··· EXERCISE INPUT ···
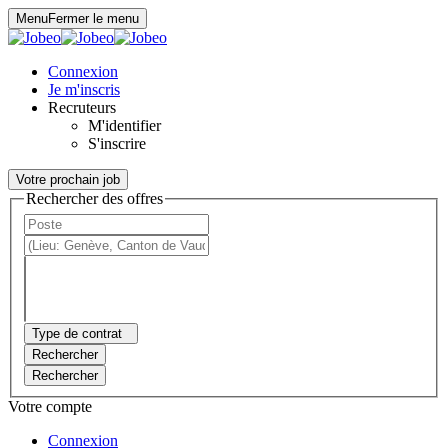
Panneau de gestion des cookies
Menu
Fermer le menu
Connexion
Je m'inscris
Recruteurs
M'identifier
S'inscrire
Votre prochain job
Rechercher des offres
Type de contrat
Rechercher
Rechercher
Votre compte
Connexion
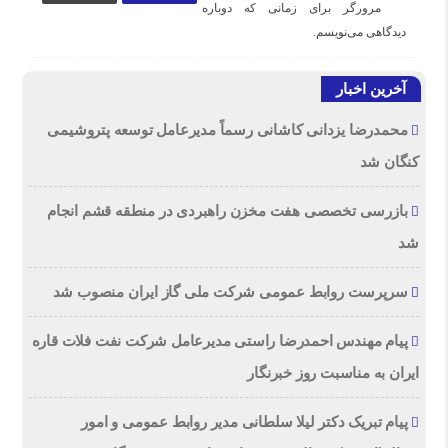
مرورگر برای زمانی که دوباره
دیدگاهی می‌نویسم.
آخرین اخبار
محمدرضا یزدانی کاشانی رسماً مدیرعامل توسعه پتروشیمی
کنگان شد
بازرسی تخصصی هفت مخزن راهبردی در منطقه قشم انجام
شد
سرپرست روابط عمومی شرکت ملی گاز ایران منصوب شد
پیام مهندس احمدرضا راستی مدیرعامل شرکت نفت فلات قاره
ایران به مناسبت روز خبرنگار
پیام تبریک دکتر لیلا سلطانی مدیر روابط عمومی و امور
···
··· EXERCISE INPUT ···
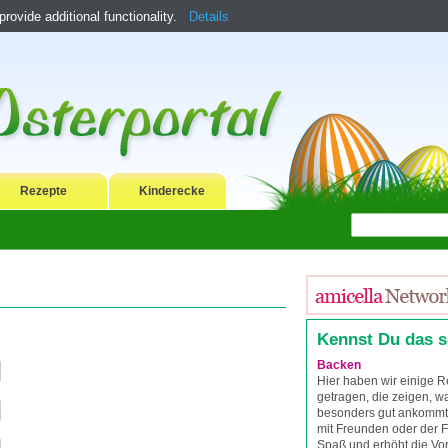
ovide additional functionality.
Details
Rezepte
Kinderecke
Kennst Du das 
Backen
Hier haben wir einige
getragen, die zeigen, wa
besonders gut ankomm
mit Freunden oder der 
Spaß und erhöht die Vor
···
From the records above, reproduce exactly the lines from the one with "دیدگاهی می‌نویسم." to the one with "پیام تبریک دکتر", both included, and no others.

دیدگاهی می‌نویسم.
آخرین اخبار
محمدرضا یزدانی کاشانی رسماً مدیرعامل توسعه پتروشیمی
کنگان شد
بازرسی تخصصی هفت مخزن راهبردی در منطقه قشم انجام
شد
سرپرست روابط عمومی شرکت ملی گاز ایران منصوب شد
پیام مهندس احمدرضا راستی مدیرعامل شرکت نفت فلات قاره
ایران به مناسبت روز خبرنگار
پیام تبریک دکتر لیلا سلطانی مدیر روابط عمومی و امور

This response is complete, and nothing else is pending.